MisconfigurationException: `Trainer(strategy='ddp_spawn')` is not compatible with an interactive environment. Run your code as a script, or choose one of the compatible strategies: `Fabric(strategy='dp'|'ddp_notebook')`. In case you are spawning processes yourself, make sure to include the Trainer creation inside the worker function.
jasonjewik commented 1 year ago

It seems like you are trying to run the code from a Python REPL. If you run the code as a script, this error should vanish.

CristiFati commented 1 year ago

Argument explanations most likely come from another function / method (initializer), as they have nothing to do with https://github.com/aditya-grover/climate-learn/blob/28fa4a5abea0b37e392135f6e85709dc81bb88e4/src/climate_learn/data/module.py#LL72C13-L72C13.

Hi @CristiFati, apologies for this confusion. The doc strings corresponding to file were written for an older version of code and haven't been updated corresponding to our new refactoring.

@prakhar6sharma: no need to apologize. I came with an explanation, without thoroughly investigating. I latter saw the commit (~8 months ago) that changed the API.

From my PoV, when doc is OOD, there's always the source code to look at. That's the beauty of open source.

linustws commented 1 year ago

It seems like you are trying to run the code from a Python REPL. If you run the code as a script, this error should vanish.

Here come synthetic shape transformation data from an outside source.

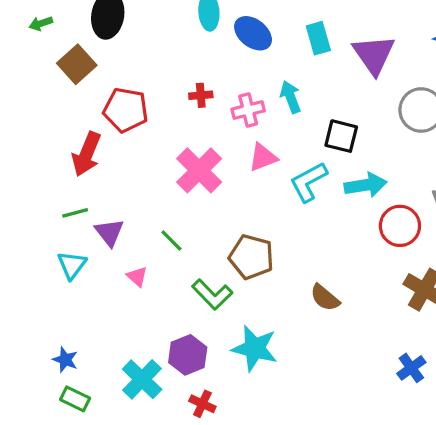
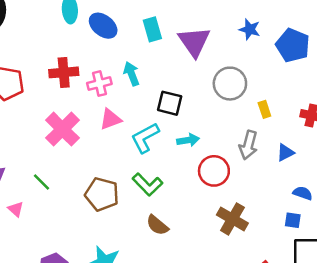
red cross: (201, 95) -> (64, 72), size x1.6
cyan arrow: (366, 185) -> (188, 140), size x0.7
green L-shape: (212, 294) -> (147, 184), moved

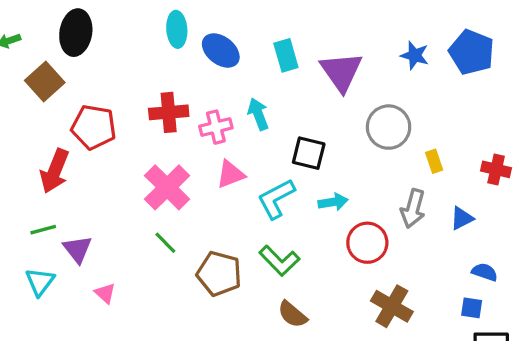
blue pentagon: (293, 45) -> (472, 52), moved
green line: (42, 182) -> (165, 243), moved

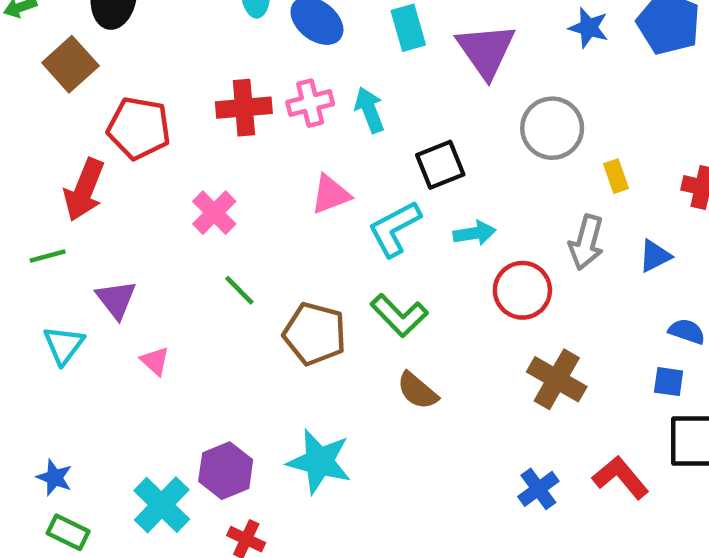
pink cross: (216, 127) -> (310, 103), moved
black square: (309, 153) -> (440, 165), turned -36
pink cross: (167, 187) -> (214, 213), moved, size x0.7
green line: (43, 230) -> (48, 256), moved

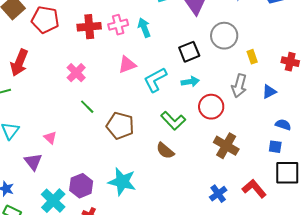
red pentagon: (139, 128) -> (45, 20), moved
black square: (440, 165) -> (189, 52), moved
purple triangle: (116, 299) -> (33, 162), moved
green L-shape: (399, 315) -> (173, 121), moved

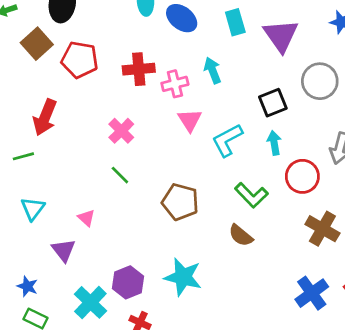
pink cross: (118, 25) -> (175, 84), moved
pink triangle: (127, 65) -> (190, 120), turned -42
cyan arrow: (190, 82) -> (274, 143), turned -90
green line: (87, 107) -> (120, 175), moved
blue cross: (218, 194) -> (312, 293), size x1.4

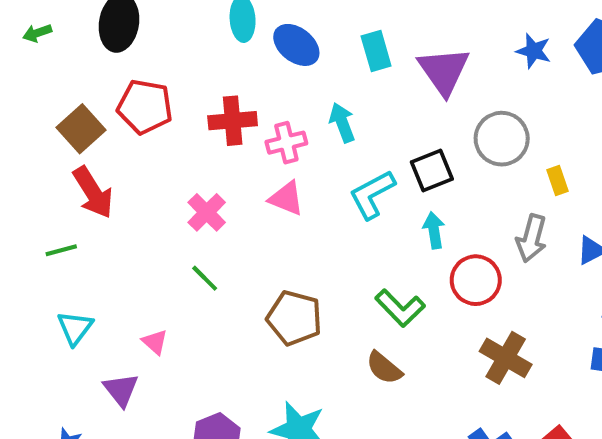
brown square: (37, 44) -> (81, 129), moved
red arrow: (45, 117) -> (93, 192), turned -54
pink triangle: (190, 120) -> (286, 198), moved, turned -35
cyan L-shape: (227, 140) -> (372, 194), moved

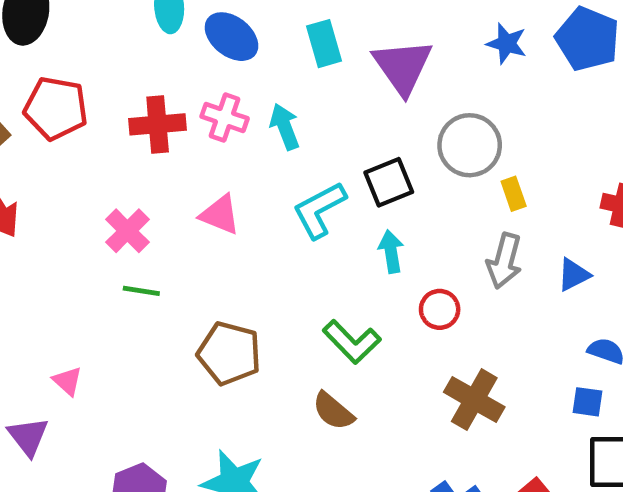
pink cross: (286, 143) -> (225, 117), moved, turned 33
yellow rectangle: (557, 180) -> (514, 194), moved
green line: (205, 278) -> (141, 291), moved, turned -36
red circle: (476, 280) -> (440, 309), size x0.7

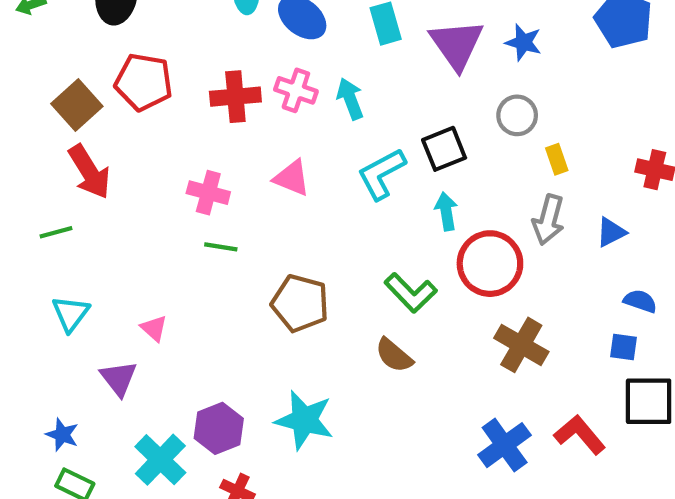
blue star: (507, 44) -> (523, 42), moved
gray circle: (470, 145) -> (517, 115), size x0.7
pink cross: (127, 231) -> (208, 193), turned -30
red circle: (440, 309) -> (490, 264), size x1.8

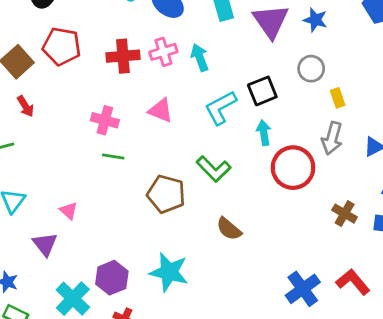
pink cross: (296, 90) -> (163, 52), turned -36
red arrow: (89, 172) -> (25, 106), size x0.6
green L-shape: (411, 293) -> (214, 169), moved
brown cross: (521, 345) -> (345, 214), moved, size x0.7

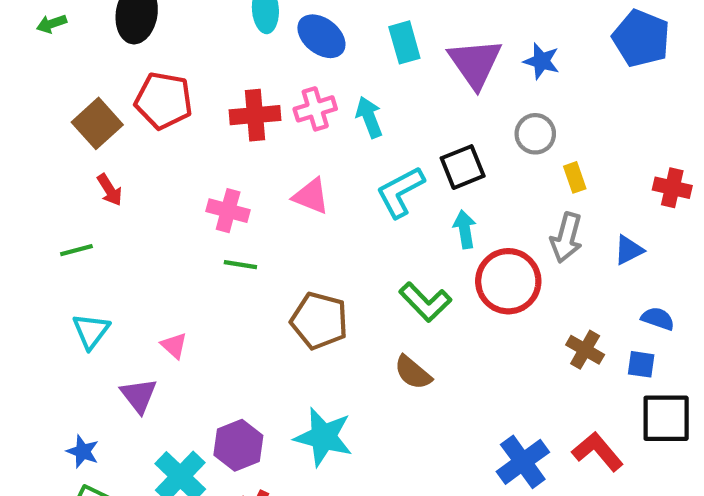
green L-shape: (214, 169) -> (425, 302), moved

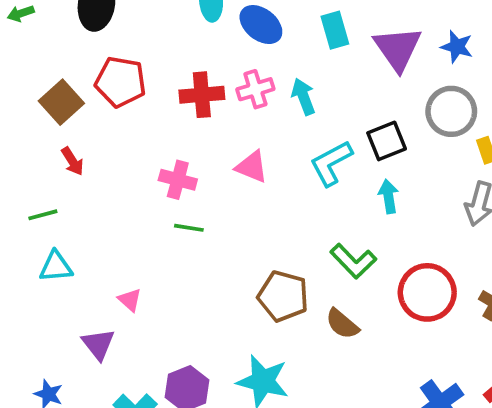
gray circle: (535, 134) -> (451, 111), size x1.4
red circle: (508, 281) -> (427, 292), moved
brown pentagon: (319, 321) -> (283, 296), moved
cyan triangle: (91, 331) -> (56, 267), moved, turned 48

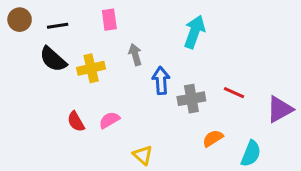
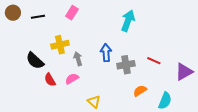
pink rectangle: (109, 20) -> (72, 13), turned 40
gray arrow: (135, 55) -> (78, 59), moved
black semicircle: (53, 59) -> (35, 61), moved

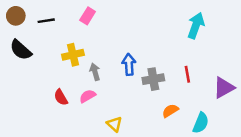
cyan arrow: (128, 21) -> (196, 26), moved
black semicircle: (35, 61) -> (21, 50), moved
red line: (154, 61) -> (187, 74), turned 56

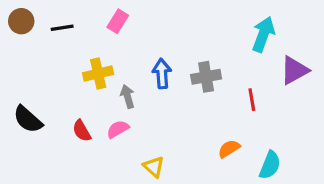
black semicircle: (21, 50) -> (28, 119), moved
blue arrow: (129, 64) -> (162, 74), moved
gray cross: (153, 79) -> (206, 77), moved
purple triangle: (224, 88) -> (294, 70), moved

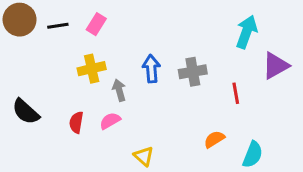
brown circle: (21, 21) -> (20, 20), size x1.4
pink rectangle: (118, 21) -> (96, 24), moved
red semicircle: (82, 131) -> (76, 122), turned 40

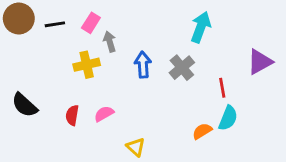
cyan arrow: (246, 32) -> (201, 27), moved
gray cross: (193, 72) -> (182, 68), turned -30
gray arrow: (119, 90) -> (110, 42), moved
cyan semicircle: (253, 155) -> (228, 118), moved

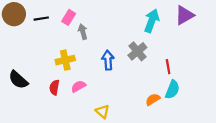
purple triangle: (260, 62) -> (184, 15), moved
yellow cross: (87, 65) -> (65, 60), moved
blue arrow: (143, 65) -> (108, 60), moved

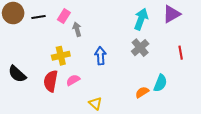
gray cross: (137, 51) -> (140, 48), moved
red line: (168, 67) -> (181, 53), moved
red semicircle: (54, 87) -> (51, 81), size x1.5

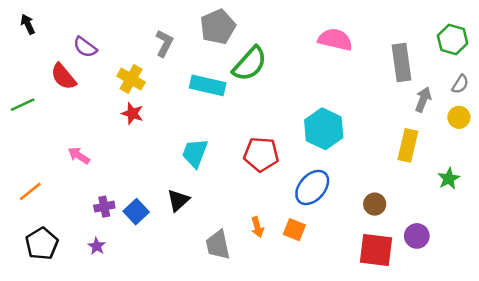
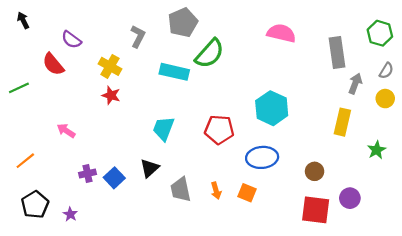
blue ellipse: (312, 187) -> (262, 157), turned 44
gray trapezoid: (218, 245) -> (181, 190), moved
purple star: (97, 246) -> (70, 214), moved

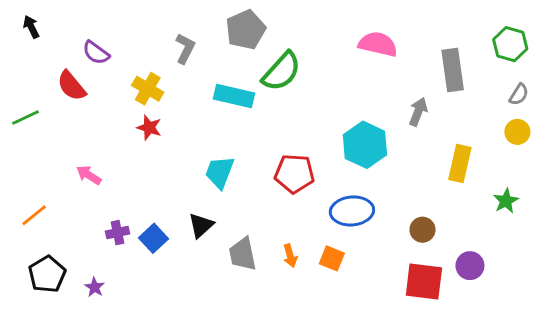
gray arrow: (355, 84) -> (418, 112), moved

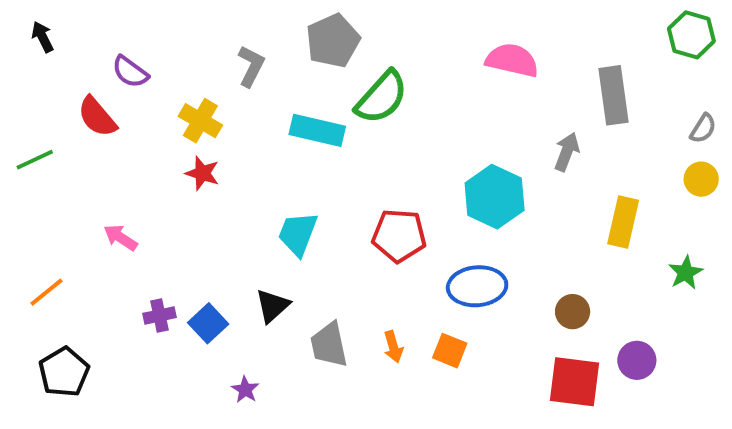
green hexagon: (510, 44) -> (691, 35), moved
purple star: (95, 287) -> (245, 390), moved

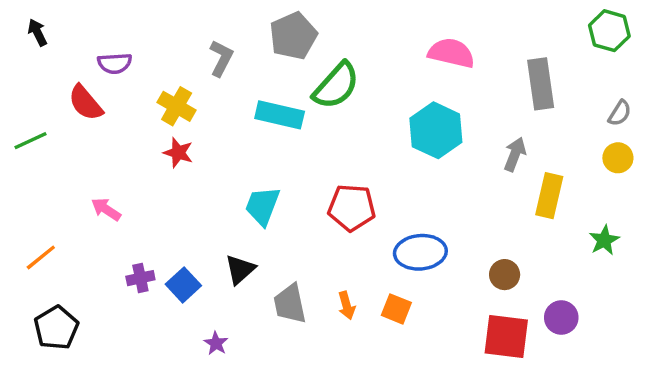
purple semicircle: (130, 72) -> (115, 63), turned -40
gray arrow: (567, 152) -> (515, 154), moved
cyan hexagon: (495, 197) -> (436, 130), moved

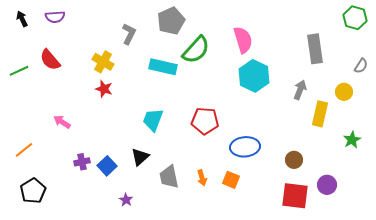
pink semicircle: (451, 53) -> (243, 40), moved, turned 60
purple semicircle: (115, 63) -> (55, 17), moved
green line: (31, 141) -> (19, 71), moved
yellow circle: (618, 158) -> (344, 92), moved

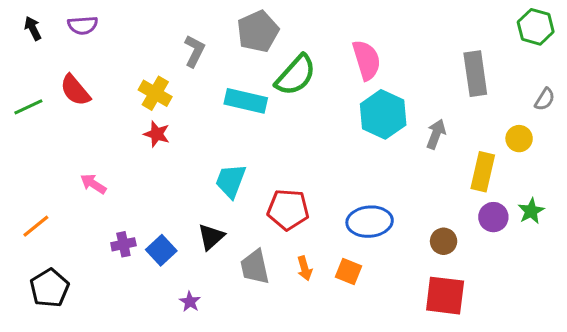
gray arrow: (300, 90) -> (436, 134), moved
red pentagon: (205, 121) -> (288, 210), moved
purple circle: (327, 185) -> (493, 217), moved

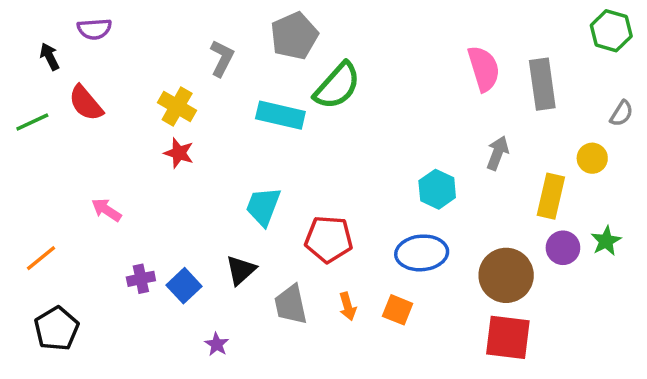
black arrow: (33, 28) -> (50, 57), moved
pink semicircle: (367, 60) -> (484, 69), moved
cyan hexagon: (383, 114) -> (437, 189), moved, size x0.7
brown circle: (444, 241) -> (506, 275), size x1.8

can i ask what u mean by this? must i run it using a script.py file? does this mean i cant run it using google colab?

jasonjewik commented 1 year ago

You understand me correctly. However, this is a bug in the current implementation. I will be opening a PR to resolve this shortly. Currently, awaiting review on a model/metrics overhaul we're doing.